I first met Richard DeDomenici at a retreat on arts and social change organised by Counterpoints Arts at Dartington Hall. He made an impression by announcing he would attend the following morning's activities in his dressing gown... and then actually doing so.
I also remember Richard's rapid-fire presentation of his work (he took the three minute time limit very seriously), which took us from boybands and Channel 4 to shopping centres and balloons - avenues not always visited when journeying in the 'art world'.
Four months later, I was welcoming Richard to the Refugee Week 2017 Conference, where we'd invited him to deliver what had become bizarrely known in our office as a 'balloon icebreaker'. Stood on stage in front of 200 Refugee Week organisers and supporters from around the country, Richard presented Free Balloons, a work which sees him giving away balloons emblazoned with subversive messages in public spaces, ranging from the queue at Dismaland to a newly-opened mega shopping centre in Liverpool.

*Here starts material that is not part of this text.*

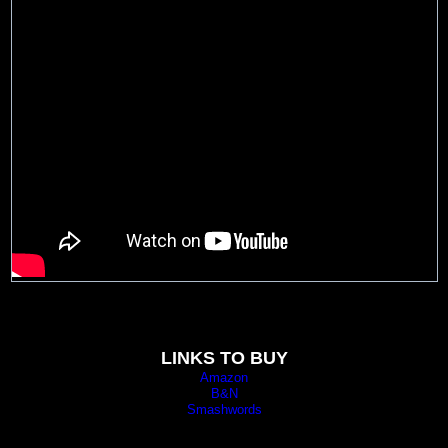
LINKS TO BUY
Amazon
B&N
Smashwords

The concept, he explained, came from a frustration with traditional protest, alongside a realisation that 'people will always take a free balloon' - even if it says 'bored of shopping' and they are gearing up for a day of serious retail therapy.
We were bleary-eyed after long journeys and (in my case) late nights, and perhaps a little shy, but Richard soon had us all creasing with laughter in our seats (the slogan "my Marxist feminist dialectic brings all the boys to the yard" read out with poise and finesse by a delegate from Northern Ireland was one of my favourite moments of the day).
It wasn't long before the ice was well and truly broken and we were working together to come up with our own balloon slogans, before voting on a shared favourite, which Counterpoints' co-director Almir had boldly promised would be printed on real balloons for Refugee Week ('They're Here Because We're There' won the top spot).
The session exemplified what is great about Richard's art: it was subversive and funny, it came from a political place but was unintimidating and felt easy for everyone to engage in and come together around.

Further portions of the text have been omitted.